Lundi, des centaines de manifestants ont défilé dans les rues de Nanyuki, bloquant des axes et incendiant des pneus. Les forces de l’ordre ont fait usage de gaz lacrymogène pour disperser la foule. Le projet contesté prévoit l’installation d’un centre de 50 lits, géré par du personnel médical américain, destiné à soigner des citoyens des États-Unis infectés par le virus Ebola lors de l’épidémie en cours en République démocratique du Congo. Le Kenya n’a jusqu’à présent recensé aucun cas de cette maladie.

Réaction du président et prolongation de la suspension

Le président William Ruto est intervenu pour la première fois sur ce sujet lundi soir.
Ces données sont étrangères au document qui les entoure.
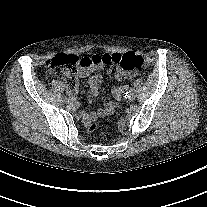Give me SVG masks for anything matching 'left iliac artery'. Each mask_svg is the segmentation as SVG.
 I'll return each instance as SVG.
<instances>
[{"mask_svg":"<svg viewBox=\"0 0 207 207\" xmlns=\"http://www.w3.org/2000/svg\"><path fill=\"white\" fill-rule=\"evenodd\" d=\"M128 94H129L130 96H133V95L135 94V91H134L133 89H130V90L128 91Z\"/></svg>","mask_w":207,"mask_h":207,"instance_id":"1","label":"left iliac artery"}]
</instances>
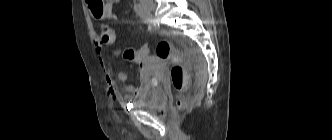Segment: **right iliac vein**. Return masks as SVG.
<instances>
[{
	"label": "right iliac vein",
	"mask_w": 332,
	"mask_h": 140,
	"mask_svg": "<svg viewBox=\"0 0 332 140\" xmlns=\"http://www.w3.org/2000/svg\"><path fill=\"white\" fill-rule=\"evenodd\" d=\"M140 4L145 9L147 15H153V12L155 10V4L152 0H140Z\"/></svg>",
	"instance_id": "right-iliac-vein-1"
}]
</instances>
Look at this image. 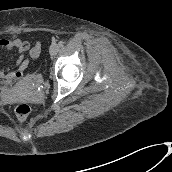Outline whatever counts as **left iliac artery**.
<instances>
[{
	"label": "left iliac artery",
	"instance_id": "left-iliac-artery-1",
	"mask_svg": "<svg viewBox=\"0 0 172 172\" xmlns=\"http://www.w3.org/2000/svg\"><path fill=\"white\" fill-rule=\"evenodd\" d=\"M58 44H59L60 47H62L64 45V42L60 41Z\"/></svg>",
	"mask_w": 172,
	"mask_h": 172
}]
</instances>
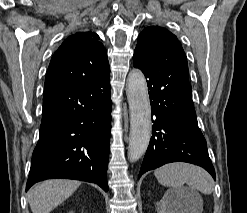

Il a défendu l’initiative en affirmant que le Kenya « a déployé tous les arsenaux » pour protéger le pays. Il a expliqué que le gouvernement américain avait sollicité l’aide de Nairobi pour faire face au virus, et qu’il avait accepté « immédiatement », qualifiant cet accord de « mutuel ». « Quand le président Trump m’a demandé de soutenir les États-Unis en accueillant un centre à la base aérienne de Laikipia, j’ai donné mon accord parce qu’il s’agissait d’une entente avec des amis qui marchent aux côtés du Kenya depuis trente ou quarante ans », a déclaré M. Ruto. Il a exhorté les Kényans à ne pas politiser un sujet « aussi grave » que le virus Ebola, et a demandé aux responsables politiques d’éviter des propos « irresponsables ». « Nous sommes un gouvernement responsable. Nous savons ce que nous faisons », a-t-il ajouté.

Parallèlement, la Haute Cour a prolongé mardi la suspension du projet, ordonnant au gouvernement de divulguer les détails de ce centre. Cette décision fait suite à une requête déposée par un groupe de défense des droits, qui estimait que l’installation présentait « des risques graves et imminents » pour la santé publique.

Opposition et inquiétudes sanitaires

Le syndicat des médecins kényans et plusieurs organismes de contrôle gouvernementaux se sont opposés au projet, redoutant une exposition des populations locales au virus. Des experts ont observé des allers-retours d’avions militaires sur la base, suggérant que les préparatifs se poursuivaient malgré l’injonction judiciaire. La polémique survient alors que l’épidémie de Ebola en RDC suscite une vigilance accrue à l’échelle régionale, plusieurs pays voisins ayant déjà renforcé leurs mesures de surveillance sanitaire.